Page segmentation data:
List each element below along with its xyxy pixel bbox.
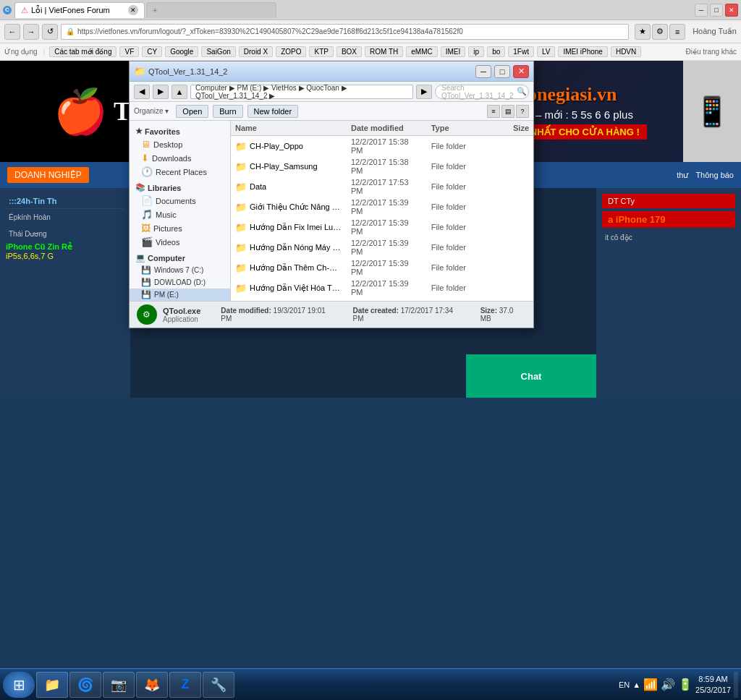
bookmark-emmc[interactable]: eMMC [406,46,437,57]
table-row[interactable]: 📁 Hướng Dẫn Nóng Máy Do Root Kernel 12/2… [231,237,533,257]
sidebar-dowload[interactable]: 💾 DOWLOAD (D:) [130,276,230,289]
window-close-btn[interactable]: ✕ [725,4,738,17]
bookmark-imei-iphone[interactable]: IMEI iPhone [558,46,607,57]
taskbar-app1-btn[interactable]: 🌀 [69,672,101,698]
start-button[interactable]: ⊞ [3,672,35,698]
bookmark-ktp[interactable]: KTP [309,46,333,57]
taskbar-firefox-btn[interactable]: 🦊 [136,672,168,698]
nav-doanh-nghiep[interactable]: DOANH NGHIỆP [7,167,89,183]
file-explorer-window: 📁 QTool_Ver_1.31_14_2 ─ □ ✕ ◀ ▶ ▲ Comput… [129,61,534,328]
show-hidden-icons-btn[interactable]: ▲ [632,680,640,689]
refresh-btn[interactable]: ↺ [42,24,58,40]
chat-btn[interactable]: Chat [466,354,596,398]
videos-icon: 🎬 [141,236,153,247]
settings-btn[interactable]: ⚙ [652,24,668,40]
taskbar-zalo-btn[interactable]: Z [169,672,201,698]
file-name-text: Hướng Dẫn Thêm Ch-Play Trên Tool QT... [250,263,342,273]
bookmark-zopo[interactable]: ZOPO [276,46,306,57]
bookmark-lv[interactable]: LV [537,46,556,57]
explorer-minimize-btn[interactable]: ─ [475,65,491,78]
table-row[interactable]: 📁 Hướng Dẫn Thêm Ch-Play Trên Tool QT...… [231,257,533,278]
taskbar-qtool-btn[interactable]: 🔧 [203,672,234,698]
taskbar-explorer-btn[interactable]: 📁 [36,672,68,698]
view-list-btn[interactable]: ≡ [487,105,500,118]
bookmark-vf[interactable]: VF [119,46,139,57]
burn-btn[interactable]: Burn [213,105,242,118]
show-desktop-btn[interactable] [734,672,738,698]
taskbar-app2-btn[interactable]: 📷 [103,672,135,698]
bookmark-saigon[interactable]: SaiGon [201,46,235,57]
taskbar-clock[interactable]: 8:59 AM 25/3/2017 [695,674,731,695]
bookmark-hdvn[interactable]: HDVN [611,46,641,57]
address-bar[interactable]: 🔒 https://vietfones.vn/forum/logout/?_xf… [61,24,629,40]
bookmark-bo[interactable]: bo [487,46,505,57]
sidebar-downloads[interactable]: ⬇ Downloads [130,151,230,165]
table-row[interactable]: 📁 CH-Play_Samsung 12/2/2017 15:38 PM Fil… [231,156,533,176]
new-folder-btn[interactable]: New folder [247,105,299,118]
window-maximize-btn[interactable]: □ [710,4,723,17]
browser-tab-active[interactable]: ⚠ Lỗi | VietFones Forum ✕ [14,2,145,18]
explorer-file-list: Name Date modified Type Size 📁 CH-Play_O… [231,121,533,301]
col-header-date[interactable]: Date modified [347,122,427,134]
tray-power-icon: 🔋 [678,678,693,691]
explorer-address-go[interactable]: ▶ [416,85,432,99]
view-detail-btn[interactable]: ▤ [501,105,515,118]
sidebar-recent[interactable]: 🕐 Recent Places [130,165,230,179]
computer-icon: 💻 [135,253,145,262]
menu-btn[interactable]: ≡ [669,24,685,40]
dowload-icon: 💾 [141,278,151,287]
explorer-forward-btn[interactable]: ▶ [153,85,169,99]
sidebar-videos[interactable]: 🎬 Videos [130,235,230,249]
bookmark-google[interactable]: Google [165,46,198,57]
nav-thongbao[interactable]: Thông báo [695,171,734,180]
right-ad-dtcty[interactable]: DT CTy [602,194,735,208]
sidebar-documents[interactable]: 📄 Documents [130,194,230,208]
explorer-up-btn[interactable]: ▲ [172,85,187,99]
table-row[interactable]: 📁 Hướng Dẫn Fix Imei Lumia 520 + 525 Trê… [231,217,533,237]
open-btn[interactable]: Open [176,105,208,118]
music-icon: 🎵 [141,209,153,220]
sidebar-desktop[interactable]: 🖥 Desktop [130,137,230,151]
computer-section: 💻 Computer 💾 Windows 7 (C:) 💾 DOWLOAD (D… [130,252,230,301]
taskbar-zalo-icon: Z [182,677,190,692]
organize-dropdown[interactable]: Organize ▾ [134,107,169,115]
sidebar-win7[interactable]: 💾 Windows 7 (C:) [130,264,230,276]
view-help-btn[interactable]: ? [516,105,529,118]
table-row[interactable]: 📁 Hướng Dẫn Việt Hóa Tự Động Trên QTool … [231,278,533,298]
table-row[interactable]: 📁 Giới Thiệu Chức Năng Có Trong Tool QTo… [231,197,533,217]
file-type: File folder [427,161,489,171]
nav-thu[interactable]: thư [677,171,688,180]
bookmark-1fwt[interactable]: 1Fwt [508,46,534,57]
file-date: 12/2/2017 15:39 PM [347,197,427,216]
explorer-search[interactable]: Search QTool_Ver_1.31_14_2 🔍 [435,85,529,99]
bookmark-ip[interactable]: ip [468,46,484,57]
col-header-type[interactable]: Type [427,122,489,134]
libraries-section: 📚 Libraries 📄 Documents 🎵 Music 🖼 Pictur… [130,182,230,249]
col-header-size[interactable]: Size [489,122,533,134]
explorer-maximize-btn[interactable]: □ [494,65,510,78]
bookmark-cy[interactable]: CY [142,46,162,57]
sidebar-pictures[interactable]: 🖼 Pictures [130,221,230,235]
bookmark-imei[interactable]: IMEI [441,46,466,57]
tab-close-btn[interactable]: ✕ [128,5,138,15]
window-minimize-btn[interactable]: ─ [695,4,708,17]
sidebar-pm-e[interactable]: 💾 PM (E:) [130,289,230,301]
table-row[interactable]: 📁 CH-Play_Oppo 12/2/2017 15:38 PM File f… [231,136,533,156]
bookmark-cactab[interactable]: Các tab mới đồng [49,46,117,57]
col-header-name[interactable]: Name [231,122,347,134]
sidebar-music[interactable]: 🎵 Music [130,208,230,221]
bookmark-romth[interactable]: ROM TH [365,46,403,57]
explorer-back-btn[interactable]: ◀ [134,85,150,99]
more-bookmarks[interactable]: Điều trang khác [686,48,737,56]
bookmark-droidx[interactable]: Droid X [239,46,273,57]
explorer-close-btn[interactable]: ✕ [513,65,529,78]
back-btn[interactable]: ← [4,24,20,40]
browser-tab-new[interactable]: + [146,2,276,18]
bookmark-box[interactable]: BOX [336,46,362,57]
table-row[interactable]: 📁 Data 12/2/2017 17:53 PM File folder [231,176,533,197]
explorer-toolbar: Organize ▾ Open Burn New folder ≡ ▤ ? [130,102,533,121]
search-placeholder: Search QTool_Ver_1.31_14_2 [441,84,514,100]
forward-btn[interactable]: → [23,24,39,40]
explorer-address[interactable]: Computer ▶ PM (E:) ▶ VietHos ▶ QuocToan … [190,85,413,99]
bookmark-btn[interactable]: ★ [635,24,651,40]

• Instructions for the task:
Among the lines above, find those carrying the word "Open" and copy them out.

• Written response:
open-btn[interactable]: Open [176,105,208,118]
explorer-toolbar: Organize ▾ Open Burn New folder ≡ ▤ ? [130,102,533,121]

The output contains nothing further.